I sit, thoughts swirling around me, yet unable to grasp any of them to get them down on paper. I am full to overflowing with this blessed mess that is life.
Listening to my kids working together to pull off a super-secret surprise, gratitude for such wonderful children fills me. Even the less than lovely bickering that eventually sneaks into their covert plans fails to faze me. Love lives in those words and in the souls who speak them.
Feeling the pain wracking my body, all sense of motivation to get anything accomplished tries to flee, but I won't have any of that. There is work to do, spirits to nourish, young lives to inspire and be inspired by, and a beautiful day just on the other side of the door. Unwrapping myself from my comforter - aptly named, by the way, as I find it very comfortable and comforting - I encourage my reluctant body into action. Strange, and somewhat amusing sounds emerge from my body in a mix of effort, pain, and trying not to use inappropriate words in front of my children as I propel myself into action. I'm a blessed mess!
I decide I will help my husband with laundry - usually his job because of the stairs involved in the process.
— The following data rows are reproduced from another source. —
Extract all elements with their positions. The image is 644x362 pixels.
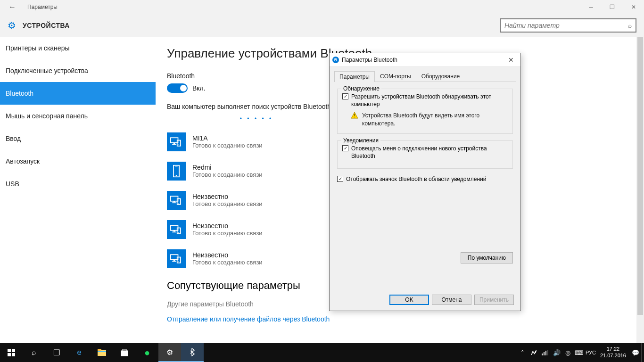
spotify-icon[interactable]: ● — [136, 343, 158, 362]
discovery-checkbox[interactable]: ✓ — [342, 93, 348, 99]
notify-checkbox[interactable]: ✓ — [342, 145, 348, 151]
action-center-icon[interactable]: 💬 — [630, 343, 641, 362]
dialog-title: Параметры Bluetooth — [342, 57, 397, 63]
device-name: Неизвестно — [192, 193, 263, 200]
search-taskbar-icon[interactable]: ⌕ — [23, 343, 45, 362]
svg-rect-36 — [545, 351, 546, 355]
tray-network-icon[interactable] — [540, 343, 551, 362]
dialog-titlebar[interactable]: B Параметры Bluetooth ✕ — [330, 53, 520, 66]
bluetooth-taskbar-icon[interactable] — [181, 343, 204, 362]
svg-rect-9 — [173, 201, 175, 202]
svg-rect-2 — [172, 144, 176, 145]
svg-rect-14 — [173, 230, 175, 231]
search-input[interactable] — [504, 22, 628, 29]
task-view-icon[interactable]: ❐ — [45, 343, 68, 362]
notifications-legend: Уведомления — [341, 137, 380, 144]
dialog-tabs: Параметры COM-порты Оборудование — [334, 71, 516, 82]
tab-com-ports[interactable]: COM-порты — [375, 71, 416, 82]
link-send-receive-files[interactable]: Отправление или получение файлов через B… — [167, 315, 633, 323]
pc-phone-icon — [167, 132, 186, 151]
svg-rect-20 — [172, 261, 176, 262]
tab-hardware[interactable]: Оборудование — [416, 71, 465, 82]
svg-rect-28 — [12, 353, 15, 356]
bluetooth-icon: B — [332, 57, 339, 63]
tray-chevron-icon[interactable]: ˄ — [517, 343, 528, 362]
minimize-button[interactable]: ─ — [580, 0, 602, 14]
svg-rect-19 — [173, 259, 175, 261]
cancel-button[interactable]: Отмена — [432, 295, 471, 305]
start-button[interactable] — [0, 343, 23, 362]
svg-rect-30 — [98, 349, 101, 351]
svg-point-4 — [178, 144, 179, 145]
bluetooth-settings-dialog: B Параметры Bluetooth ✕ Параметры COM-по… — [329, 53, 521, 311]
window-titlebar: ← Параметры ─ ❐ ✕ — [0, 0, 644, 14]
phone-icon — [167, 162, 186, 181]
settings-taskbar-icon[interactable]: ⚙ — [158, 343, 181, 362]
svg-rect-1 — [173, 142, 175, 144]
svg-point-17 — [178, 232, 179, 233]
svg-text:!: ! — [354, 113, 355, 118]
sidebar-item-bluetooth[interactable]: Bluetooth — [0, 82, 156, 105]
scrollbar-thumb[interactable] — [637, 37, 643, 315]
search-icon: ⌕ — [628, 22, 632, 29]
sidebar-item-usb[interactable]: USB — [0, 173, 156, 195]
device-name: MI1A — [192, 134, 263, 142]
scrollbar[interactable] — [636, 37, 644, 343]
tray-icon-checkbox-label: Отображать значок Bluetooth в области ув… — [346, 175, 486, 183]
apply-button[interactable]: Применить — [474, 295, 514, 305]
sidebar-item-mouse[interactable]: Мышь и сенсорная панель — [0, 105, 156, 127]
device-name: Redmi — [192, 164, 263, 171]
tab-parameters[interactable]: Параметры — [334, 71, 375, 82]
pc-phone-icon — [167, 249, 186, 268]
discovery-warning-text: Устройства Bluetooth будут видеть имя эт… — [362, 112, 508, 128]
svg-point-22 — [178, 261, 179, 262]
store-icon[interactable] — [113, 343, 136, 362]
svg-rect-32 — [121, 351, 128, 356]
device-status: Готово к созданию связи — [192, 200, 263, 207]
notifications-group: Уведомления ✓ Оповещать меня о подключен… — [337, 140, 513, 169]
svg-rect-34 — [542, 354, 543, 355]
device-status: Готово к созданию связи — [192, 142, 263, 149]
sidebar-item-connected-devices[interactable]: Подключенные устройства — [0, 59, 156, 82]
tray-volume-icon[interactable]: 🔊 — [551, 343, 562, 362]
svg-rect-10 — [172, 202, 176, 203]
searching-indicator: • • • • • — [233, 115, 280, 122]
tray-icon-checkbox[interactable]: ✓ — [337, 176, 343, 182]
svg-point-12 — [178, 203, 179, 204]
svg-rect-35 — [544, 352, 545, 355]
warning-icon: ! — [351, 112, 358, 119]
sidebar-item-autoplay[interactable]: Автозапуск — [0, 150, 156, 173]
device-status: Готово к созданию связи — [192, 171, 263, 178]
sidebar-item-input[interactable]: Ввод — [0, 127, 156, 150]
tray-language[interactable]: РУС — [585, 343, 596, 362]
discovery-group: Обнаружение ✓ Разрешить устройствам Blue… — [337, 89, 513, 134]
tray-location-icon[interactable]: ◎ — [562, 343, 574, 362]
discovery-legend: Обнаружение — [341, 85, 381, 92]
explorer-icon[interactable] — [91, 343, 113, 362]
gear-icon: ⚙ — [8, 20, 16, 31]
back-button[interactable]: ← — [6, 0, 19, 14]
show-desktop[interactable] — [641, 343, 644, 362]
window-title: Параметры — [27, 4, 58, 10]
pc-phone-icon — [167, 220, 186, 239]
tray-keyboard-icon[interactable]: ⌨ — [574, 343, 585, 362]
svg-rect-15 — [172, 231, 176, 232]
maximize-button[interactable]: ❐ — [602, 0, 623, 14]
bluetooth-toggle[interactable] — [167, 83, 188, 93]
edge-icon[interactable]: e — [68, 343, 91, 362]
dialog-close-button[interactable]: ✕ — [502, 56, 520, 64]
device-name: Неизвестно — [192, 222, 263, 230]
search-box[interactable]: ⌕ — [500, 18, 636, 33]
defaults-button[interactable]: По умолчанию — [461, 252, 513, 263]
ok-button[interactable]: OK — [389, 295, 429, 305]
page-category: УСТРОЙСТВА — [23, 22, 70, 29]
close-button[interactable]: ✕ — [623, 0, 644, 14]
device-name: Неизвестно — [192, 251, 263, 259]
toggle-knob — [180, 85, 187, 91]
tray-clock[interactable]: 17:22 21.07.2016 — [596, 346, 630, 359]
svg-rect-25 — [8, 349, 11, 352]
device-status: Готово к созданию связи — [192, 259, 263, 266]
sidebar-item-printers[interactable]: Принтеры и сканеры — [0, 37, 156, 59]
tray-power-icon[interactable]: 🗲 — [528, 343, 540, 362]
device-status: Готово к созданию связи — [192, 230, 263, 237]
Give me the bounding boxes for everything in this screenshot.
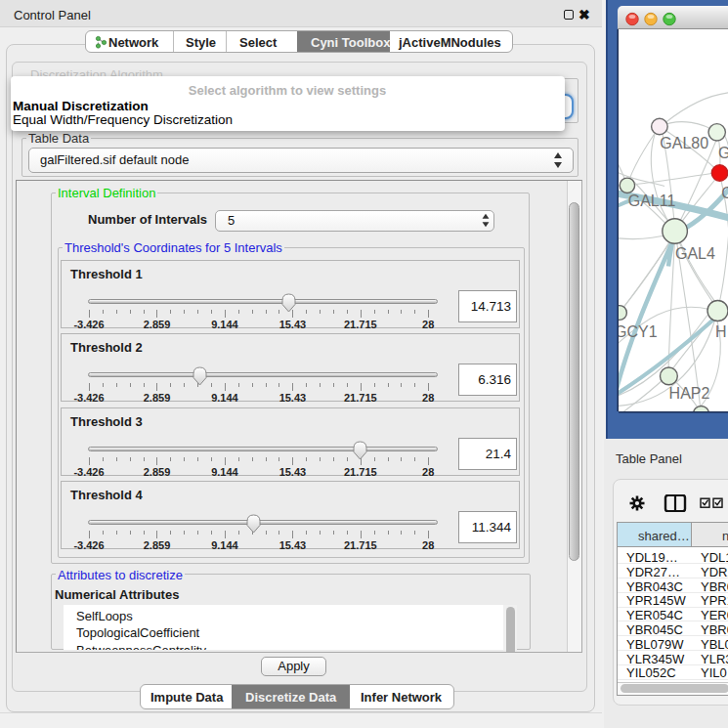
svg-text:H: H	[715, 322, 727, 339]
svg-text:GAL80: GAL80	[660, 134, 708, 150]
svg-text:GAL4: GAL4	[675, 244, 715, 261]
svg-text:GA: GA	[718, 144, 728, 160]
svg-text:GAL11: GAL11	[628, 193, 676, 209]
svg-text:GCY1: GCY1	[619, 322, 658, 339]
svg-text:HAP2: HAP2	[669, 384, 710, 401]
svg-text:C: C	[721, 184, 728, 200]
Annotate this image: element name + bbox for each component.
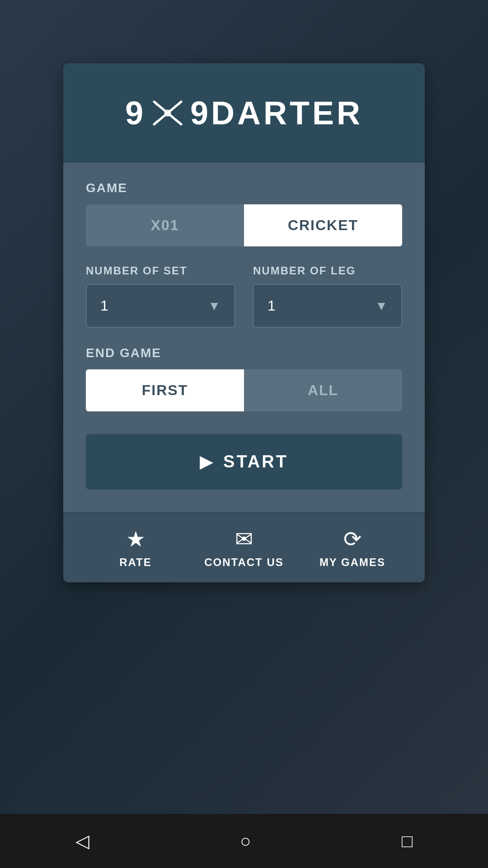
leg-dropdown-arrow: ▼	[375, 299, 388, 313]
x01-button[interactable]: X01	[86, 204, 244, 246]
mail-icon: ✉	[235, 526, 253, 552]
set-label: NUMBER OF SET	[86, 264, 235, 277]
set-selector-group: NUMBER OF SET 1 ▼	[86, 264, 235, 328]
star-icon: ★	[126, 526, 145, 552]
bottom-nav: ★ RATE ✉ CONTACT US ⟳ MY GAMES	[63, 512, 425, 582]
contact-us-label: CONTACT US	[204, 556, 284, 569]
app-logo: 9 9DARTER	[125, 94, 363, 132]
leg-label: NUMBER OF LEG	[253, 264, 402, 277]
leg-value: 1	[267, 297, 276, 314]
logo-darter: 9DARTER	[190, 94, 363, 132]
game-label: GAME	[86, 181, 402, 195]
main-card: 9 9DARTER GAME X01 CRICKE	[63, 63, 425, 582]
dart-crosshairs-icon	[150, 97, 186, 129]
start-button[interactable]: ▶ START	[86, 434, 402, 490]
history-icon: ⟳	[343, 526, 361, 552]
leg-dropdown[interactable]: 1 ▼	[253, 284, 402, 328]
main-content: 9 9DARTER GAME X01 CRICKE	[0, 27, 488, 618]
game-toggle-group: X01 CRICKET	[86, 204, 402, 246]
selectors-row: NUMBER OF SET 1 ▼ NUMBER OF LEG 1 ▼	[86, 264, 402, 328]
play-icon: ▶	[200, 453, 214, 472]
rate-label: RATE	[119, 556, 152, 569]
card-header: 9 9DARTER	[63, 63, 425, 163]
set-value: 1	[100, 297, 108, 314]
end-game-section: END GAME FIRST ALL	[86, 346, 402, 411]
start-label: START	[223, 452, 288, 472]
end-game-toggle-group: FIRST ALL	[86, 369, 402, 411]
set-dropdown-arrow: ▼	[208, 299, 221, 313]
my-games-nav-item[interactable]: ⟳ MY GAMES	[298, 526, 407, 569]
my-games-label: MY GAMES	[319, 556, 385, 569]
end-game-label: END GAME	[86, 346, 402, 360]
back-button[interactable]: ◁	[75, 830, 89, 851]
home-button[interactable]: ○	[240, 831, 251, 851]
all-button[interactable]: ALL	[244, 369, 402, 411]
card-body: GAME X01 CRICKET NUMBER OF SET 1 ▼ NUMBE…	[63, 163, 425, 512]
rate-nav-item[interactable]: ★ RATE	[81, 526, 190, 569]
cricket-button[interactable]: CRICKET	[244, 204, 402, 246]
recents-button[interactable]: □	[402, 831, 413, 851]
set-dropdown[interactable]: 1 ▼	[86, 284, 235, 328]
first-button[interactable]: FIRST	[86, 369, 244, 411]
contact-us-nav-item[interactable]: ✉ CONTACT US	[190, 526, 298, 569]
logo-number: 9	[125, 94, 145, 132]
system-bar: ◁ ○ □	[0, 814, 488, 868]
leg-selector-group: NUMBER OF LEG 1 ▼	[253, 264, 402, 328]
I bring a basket of dirty clothes to the laundry area, pull the clean clothes out of the dryer into another basket, then get interrupted by my eldest daughter as I put the clothes from the washer into the dryer. Turning the dryer on and starting the filling process with the washer, I wrap up my conversation with my daughter, grab the basket of clothes, and dump it onto the filling washer. As I squish the last of the load below the surface of the water, the realization that I put the clothes I had just taken out of the dryer into the washer whacks me upside the head. I'm washing the clean, formerly dry, clothes. I crank the washer to spin and laugh - so much for being helpful!
In the van on the way to the farm a little while later, we crank the music, sing at the top of our lungs, and celebrate once more this day and its blessings. At these times, gratitude flows freely, worries seem far away.
Returning home to my bed and my comforter, life's stresses once again try to seize me in their depressing grip - $500 in van repairs, who-knows-how-much worth of household fixes awaiting my husband's attention, bills piling up faster than paychecks, my body not cooperating with my treatment plan...and the list goes on. I take a few deep breaths and give thanks that we have this van and this house and my husband's job; that we have family that has our backs and that we are able to pay it forward every day by sharing our time and talents with others; that I have a diagnosis and a treatment plan and insurance that covers the more-than-my-house-is-worth a year cost of just one of my medications. The words of one of the songs we belted out on our drive echo in my mind...
Have I not commanded you? Be strong and courageous. Do not be terrified. Do not be discouraged. For the Lord your God will be with you wherever you go. (Joshua 1:9)And there it is. God is with us wherever we go, whatever we are going through, whatever mess we're in. God doesn't always step in and fix our messes, but knowing God is with us transforms our difficult times into BLESSED messes.